Ce tome complète les deux précédents volumes consacrés à l'étude des divers
types d'entrecroisement d'arcs, l'origine de ces formes, leur évolution, leur dispersion
géographique (C-R dans la ROMM, n° 27, 1 ^sem. 1979, pp. 179-180), et plus
spécialement leurs rapports avec la Aljaferia de Saragosse, objet essentiel de cette longue
enquête.
Ce dernier tome, très technique, n'est certes pas d'une lecture aisée, mais il
constitue un répertoire de haute valeur scientifique (50 pages de tableaux comparatifs,
452 dessins d'une très haute qualité graphique, 29 pi. photos !). L'auteur ti patiemment
rassemblé tout ce qu'il a pu recenser pendant de longues années sur ces formes
d'entrecroisement d'arcades tant dans l'architecture que dans les arts industriels, avec
indications des lieux et des monuments ainsi que leurs dates.
Une telle accumulation accablante de documents était-elle vraiment nécessaire ?
Etait-il vraiment indispensable de pousser si loin les recherches pour comprendre les
entrecroisements complexes de la Aljaferia ? Il semble, en définitive, qu'il y ait là une
évolution tout à fait normale des formes apparues à la période califale, notamment à
Cordoue, formes qui déjà s'étaient singulièrement compliquées sous le règne de al-
Hakamll. Sans doute est-il bon de rechercher plus loin pour saisir l'origine et le
cheminement de ces techniques décoratives, mais cette enquête aurait fort bien pu se
limiter aux périodes immédiatement antérieures au XII* siècle et se concentrer sur les
axes historiques Orient-Occident.
L'auteur en a pensé autrement. La Aljaferia n'est pour lui qu'un prétexte.

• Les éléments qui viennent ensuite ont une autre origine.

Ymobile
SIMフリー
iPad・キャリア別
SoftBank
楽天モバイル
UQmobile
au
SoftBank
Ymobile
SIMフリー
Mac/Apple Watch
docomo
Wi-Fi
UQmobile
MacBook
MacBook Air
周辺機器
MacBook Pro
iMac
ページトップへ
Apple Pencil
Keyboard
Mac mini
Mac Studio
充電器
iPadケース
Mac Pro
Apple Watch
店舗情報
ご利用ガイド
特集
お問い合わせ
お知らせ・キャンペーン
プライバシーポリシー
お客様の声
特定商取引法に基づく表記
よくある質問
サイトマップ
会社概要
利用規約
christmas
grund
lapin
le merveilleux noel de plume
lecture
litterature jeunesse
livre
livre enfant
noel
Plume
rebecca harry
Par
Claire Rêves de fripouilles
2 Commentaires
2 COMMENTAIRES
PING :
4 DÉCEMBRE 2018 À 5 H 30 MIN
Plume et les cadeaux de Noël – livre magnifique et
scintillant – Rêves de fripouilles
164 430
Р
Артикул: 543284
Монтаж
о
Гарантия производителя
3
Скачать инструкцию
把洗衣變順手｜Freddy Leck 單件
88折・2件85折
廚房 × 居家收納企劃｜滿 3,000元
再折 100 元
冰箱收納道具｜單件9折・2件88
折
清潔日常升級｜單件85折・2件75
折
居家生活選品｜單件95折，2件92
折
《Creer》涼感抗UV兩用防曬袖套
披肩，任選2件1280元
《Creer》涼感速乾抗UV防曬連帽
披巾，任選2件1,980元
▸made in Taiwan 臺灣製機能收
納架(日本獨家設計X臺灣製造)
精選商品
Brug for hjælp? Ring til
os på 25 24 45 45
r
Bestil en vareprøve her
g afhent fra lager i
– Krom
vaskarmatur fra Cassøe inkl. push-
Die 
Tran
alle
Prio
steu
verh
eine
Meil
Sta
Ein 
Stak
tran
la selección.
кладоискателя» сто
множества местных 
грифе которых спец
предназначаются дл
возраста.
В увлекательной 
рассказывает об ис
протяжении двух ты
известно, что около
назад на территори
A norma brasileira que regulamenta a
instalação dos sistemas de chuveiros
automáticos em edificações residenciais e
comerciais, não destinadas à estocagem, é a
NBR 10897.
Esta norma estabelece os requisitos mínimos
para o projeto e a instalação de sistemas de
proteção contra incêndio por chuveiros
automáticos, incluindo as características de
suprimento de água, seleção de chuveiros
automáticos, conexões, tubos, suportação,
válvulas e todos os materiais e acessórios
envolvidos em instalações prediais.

Partant de ces combinaisons si bien assimilées dans ce palais au décor somptueux, il
veut en finir une fois pour toutes avec l'histoire de ces entrelacs savants en en suivant
pas à pas l'évolution, les variations, les partis qu'en ont pu tirer les artistes :
sculpteurs, ciseleurs, peintres, tant dans le monde musulman que dans le monde chrétien.
Une telle recherche ne laisse plus aucune place aux futurs chercheurs.
Vue sous cet angle, l'enquête de Christian Ewert constitue un modèle du genre;
bien plus qu'un livre, ce dernier tome représente un lexique, une somme sur un
élément architectural très caractéristique de l'art hispano-musulman. Il n'est désormais
plus possible de parler d'entrecroisement des arcades sans consulter ou citer cette
enquête exhaustive qui fait honneur à son auteur.